Being aware of the gravity of the problem, both the World Health Organization as the most shaken by this global problem have been launched in the recent years  which is important to outreach and make awareness campaigns in order to reduce the abuse of antibiotics.

Increase The Resistance

Although it has managed to increase public awareness about it, still it is not enough as shown by the latest data released by the ECDC. ‘There has been a notable increase in resistant infections generation antibiotics’. Most tracks are produced by Gram-negative bacteria called Enterobacteriaceae, Klebsiella pneumoniae and E. coli, Pseudomonas and Acinetobacter), which also are the most frequent. Specifically, infections caused by Klebsiella pneumoniae resistant to carbapenems have increased between 2009 and 2012 by more than 5% in five countries, mostly in southern Europe.

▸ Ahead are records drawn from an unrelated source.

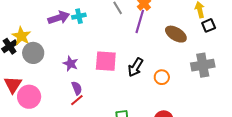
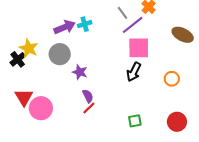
purple line: (140, 21) -> (133, 25), moved, turned 40
gray circle: (33, 53) -> (60, 54), moved
pink square: (106, 61) -> (139, 48), moved
black arrow: (135, 67) -> (134, 72), moved

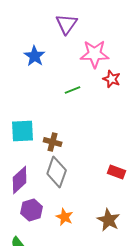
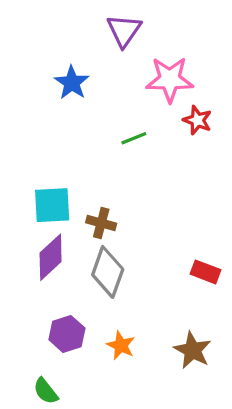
purple diamond: (20, 180) -> (51, 257), moved

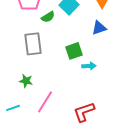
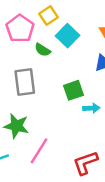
green semicircle: (48, 17) -> (43, 50), turned 64
green star: (26, 81) -> (16, 126), size x1.5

These figures ‘show that antibiotic-resistant infections carbapenems are increasing in number and geographical distribution in Europe, which is a serious problem for many European hospitals,’ says Marc Sprenger, Director of ECDC. ‘It is necessary and urgent that all European countries incorporate national guidelines for hospitals to face up resistance to antibiotics and minimize as far as possible the impact on the health of patients.’

Do not forget that the problem of resistance joins ‘the shortage of new antibiotics in recent decades due to reduced economic investment, compared with chronic diseases’, as stated by the authors of a report by a panel of 26 experts and published in this week in the journal 'The Lancet'. ‘With the commitment and support of national and international politics, we must design innovative financing and sustainable models.’


In Spain, it is being worked out on two lines. Campaigns aimed, first, the prudent and rational use of antibiotics both in primary care and in hospitals, and homes for the chronically ill. That is, ‘that they rely to antibiotics if necessary and with the right dose,’ says Dr. Campos. Of course, ‘you should never self-medicate’.

As for hospitals, says Sanchez, in recent years two national projects ('Zero Bacteria' and 'Pneumonia Zero') very significantly have reduced infections in ICUs (about 50%). They have achieved through measures such as hand washing health professionals between patients with the use of masks, gowns, gloves, hats, etc.